What a pleasure it was to have all the pillars in the grain industry – and even international guests – together at the Grain Handling Organisation of Southern Africa’s 35th symposium on 22 and 23 March of this year.
A special word of thanks to our sponsors who contributed towards our organisation. Thank you to our regular sponsors as well as organisations who sponsored for the first time. We are grateful and privileged to receive contributions from you.
While we had the worst drought in South Africa and our neighbouring countries in over a hundred years in 2016, we were blessed during the 2017 crop year when the South African farmers produced one of the biggest maize crops in history – nearly 17 million tons. 2,628 million hectares were planted, with an average record yield of over 6 tons per hectare. The Free State, Mpumalanga and the North West Province produced over 80% of the total crop.
We would like to thank our members for the way they handled the huge crop. Silos were utilised to full capacity and we know silo owners had to move stocks around to accommodate everyone. Together with other commodities harvested during 2017, our members handled over 20 million tons of grain. Deep sea exports were just over 2 million tons. White maize was exported to Kenya and yellow maize to Japan, who prefers South African maize because of its hardness and GMO-free status, as well as to Korea and Taiwan.
According to the latest crop estimate 12,2 million tons of maize will be harvested during this coming season. With carry-over stocks of approximately 3,5 million tons of maize and consumption of 10,5 million tons per annum, we will be left with quite a few million tons of maize for exports. Apart from the regular exports of maize to our neighbouring countries Botswana, Lesotho, Zimbabwe, Zambia, Swaziland, Mozambique and Namibia, South Korea is in the market for maize at the moment. Should our prices be competitive with the USA, this could be a potential market. Favourable weather outlook and the volatility of the rand will remain focus areas, impacting the market.
Crop estimates for other commodities are as follows:
- Sunflower seeds: 732 000 metric tons down 16%
- Soybeans: 1,3 million tons up 4,5%
- Groundnuts: 89 000 metric tons down 3,5%
- Sorghum: 78 000 metric tons down 48%
The fact that 48% less sorghum has been planted, means that sorghum will have to be imported to meet the country’s demand. In the production area of Limpopo, which didn’t have enough rain during the sorghum planting season, producers planted cotton.
Through the good and the bad times, we in agriculture must ensure that the population of South Africa are sure of food security and food safety. In general, I am very proud of the wonderful co-operation that exists between the different organisations in agriculture.
We are particularly proud of our South African producers who are rated among the best in the world – they are absolute experts in farming.

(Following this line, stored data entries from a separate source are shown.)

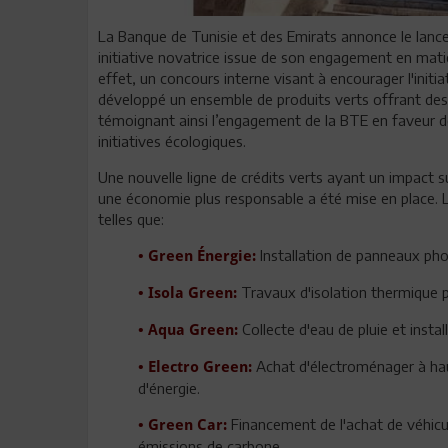
La Banque de Tunisie et des Emirats annonce le lance
initiative novatrice issue de son engagement en matiè
effet, un concours interne visant à encourager l'initia
développé un ensemble de produits verts offrant des 
témoignant ainsi l’engagement de la BTE en faveur d
initiatives écologiques.
Une nouvelle ligne de crédits verts ayant un impact su
une économie plus responsable a été mise en place. Le
telles que:
Installation de panneaux pho
• Green Énergie:
Travaux d'isolation thermique p
• Isola Green:
Collecte d'eau de pluie et insta
• Aqua Green:
Achat d'électroménager à hau
• Electro Green:
d'énergie.
Financement de l'achat de véhicul
• Green Car:
émissions de carbone.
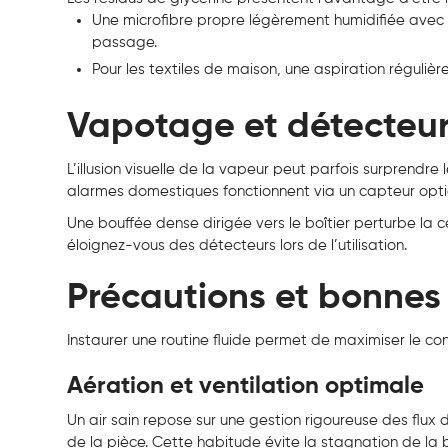
Une microfibre propre légèrement humidifiée avec d
passage.
Pour les textiles de maison, une aspiration régulièr
Vapotage et détecteurs
L’illusion visuelle de la vapeur peut parfois surprendre 
alarmes domestiques fonctionnent via un capteur optiq
Une bouffée dense dirigée vers le boîtier perturbe la 
éloignez-vous des détecteurs lors de l’utilisation.
Précautions et bonnes 
Instaurer une routine fluide permet de maximiser le con
Aération et ventilation optimale
Un air sain repose sur une gestion rigoureuse des flux d’
de la pièce. Cette habitude évite la stagnation de la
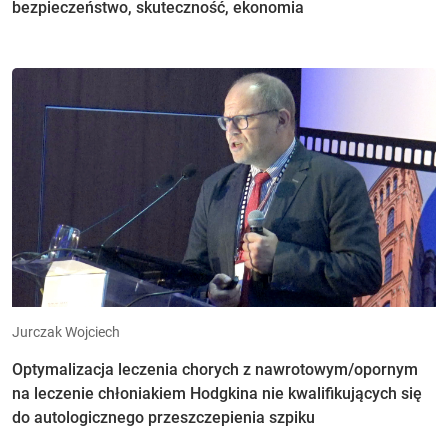
bezpieczeństwo, skuteczność, ekonomia
Jurczak Wojciech
Optymalizacja leczenia chorych z nawrotowym/opornym
na leczenie chłoniakiem Hodgkina nie kwalifikujących się
do autologicznego przeszczepienia szpiku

At present we have approximately 33 000 primary producers, who do not receive any subsidies from Government as is the case in America and the rest of the world. At least 3 500 South African producers are currently farming in 45 of the 55 countries in Africa. Australia also would love to have our farmers – as was indicated just last week. We are facing a challenge in the farming industry as the average farmer’s age is over 60 and we need the younger generation to participate in supplying food to our nation. We also need to make sure that land expropriation without compensation does not go through, as we need our producers to ensure food security.
World production of maize is good, although less than last season due to weather conditions in the United States of America and South America. China is the second largest producer of maize after the United States of America. World domestic demand was up by 6 million tons, split between the USA, Brazil, the EU, China, India and South Africa. World ending stocks are nearly 200 million tons. Ending stocks for soybeans are 94 million tons.
Our wheat production is about 1,5 million tons, while our demand for wheat is roughly 3,2 million tons. During this season wheat was imported from countries like the United States of America, Germany, Argentina and especially the Black Sea countries. World wheat stocks are on 269 million tons, which shows clearly there is no shortage of wheat in the world.
There is a Chinese verb which states: ‘May you live in interesting times’. Well, we surely are.
Just take our beloved country, South Africa, and the turmoil we went through during the past few years: Corruption, state capture, the weakening of the rand, a credit downgrade, droughts, a president nobody respected and so many more negative experiences we faced. And then just as we thought it cannot get worse, such wonderful changes occurred: A new president, new cabinet, the rand strengthening and we had good rains in certain areas last year – we are full of hope for the future.
Sadly we had the horrible outbreak of listeriosis in our country. This is a challenge for the companies involved. Fortunately the prompt reaction of Government brought the outbreak under control.
Our prayers are still with the people in the Western, Eastern and Northern Cape and all the different parts of our country where rain is so desperately needed.
Unfortunately Moody’s warned that Cape Town’s water crisis will have a direct impact on the city’s budget and economy in 2018 and beyond. It stated that the water crisis will cause the city’s borrowing to rise sharply and the provincial economy to shrink. The estimated loss in income for the agricultural sector in the Western Cape due to the drought, is around
We in agriculture are obliged to promote food safety and security. Although there are so many negative influences from outside, we must still do our best and work together positively to achieve success in this country we love so much.
Thank you to all our strong leaders in agriculture and to everyone who contributes so loyally.